### [ACTION ITEM]
Return all the lines below in which the string "untuk" appears.

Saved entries
**********
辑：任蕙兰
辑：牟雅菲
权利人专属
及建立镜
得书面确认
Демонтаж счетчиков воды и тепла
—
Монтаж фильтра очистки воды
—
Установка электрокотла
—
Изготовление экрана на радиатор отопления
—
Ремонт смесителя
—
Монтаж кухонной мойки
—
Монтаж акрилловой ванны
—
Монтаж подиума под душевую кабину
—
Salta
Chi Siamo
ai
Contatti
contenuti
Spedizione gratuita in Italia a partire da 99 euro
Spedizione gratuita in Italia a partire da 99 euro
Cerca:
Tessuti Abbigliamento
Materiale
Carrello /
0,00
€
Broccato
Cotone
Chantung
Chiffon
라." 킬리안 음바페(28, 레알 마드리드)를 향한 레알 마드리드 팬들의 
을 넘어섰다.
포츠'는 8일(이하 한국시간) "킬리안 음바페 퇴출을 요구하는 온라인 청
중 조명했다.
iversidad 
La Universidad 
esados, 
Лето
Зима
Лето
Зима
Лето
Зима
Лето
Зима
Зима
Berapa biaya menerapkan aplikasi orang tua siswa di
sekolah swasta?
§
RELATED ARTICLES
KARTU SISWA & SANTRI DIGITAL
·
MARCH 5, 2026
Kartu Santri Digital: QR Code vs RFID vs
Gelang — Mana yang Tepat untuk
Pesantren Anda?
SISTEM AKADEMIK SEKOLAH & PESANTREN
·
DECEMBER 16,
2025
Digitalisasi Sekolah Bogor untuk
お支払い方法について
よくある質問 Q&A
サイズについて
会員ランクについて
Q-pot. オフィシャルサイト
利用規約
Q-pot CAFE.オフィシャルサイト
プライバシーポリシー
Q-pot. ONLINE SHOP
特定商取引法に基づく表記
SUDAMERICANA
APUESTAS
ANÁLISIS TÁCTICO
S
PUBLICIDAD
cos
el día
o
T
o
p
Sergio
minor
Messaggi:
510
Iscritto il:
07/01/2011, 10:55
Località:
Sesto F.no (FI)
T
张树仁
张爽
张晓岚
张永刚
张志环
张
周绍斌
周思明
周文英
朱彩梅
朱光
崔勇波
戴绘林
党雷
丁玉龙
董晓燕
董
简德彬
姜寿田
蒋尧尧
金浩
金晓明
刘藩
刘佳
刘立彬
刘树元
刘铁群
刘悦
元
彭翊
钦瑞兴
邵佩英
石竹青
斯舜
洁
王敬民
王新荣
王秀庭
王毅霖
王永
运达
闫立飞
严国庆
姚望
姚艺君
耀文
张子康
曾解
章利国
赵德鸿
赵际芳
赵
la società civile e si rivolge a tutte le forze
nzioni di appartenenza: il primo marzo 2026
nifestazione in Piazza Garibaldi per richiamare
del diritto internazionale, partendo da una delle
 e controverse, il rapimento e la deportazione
**********
### [ANSWER FOR THIS EXERCISE]
Gelang — Mana yang Tepat untuk
Digitalisasi Sekolah Bogor untuk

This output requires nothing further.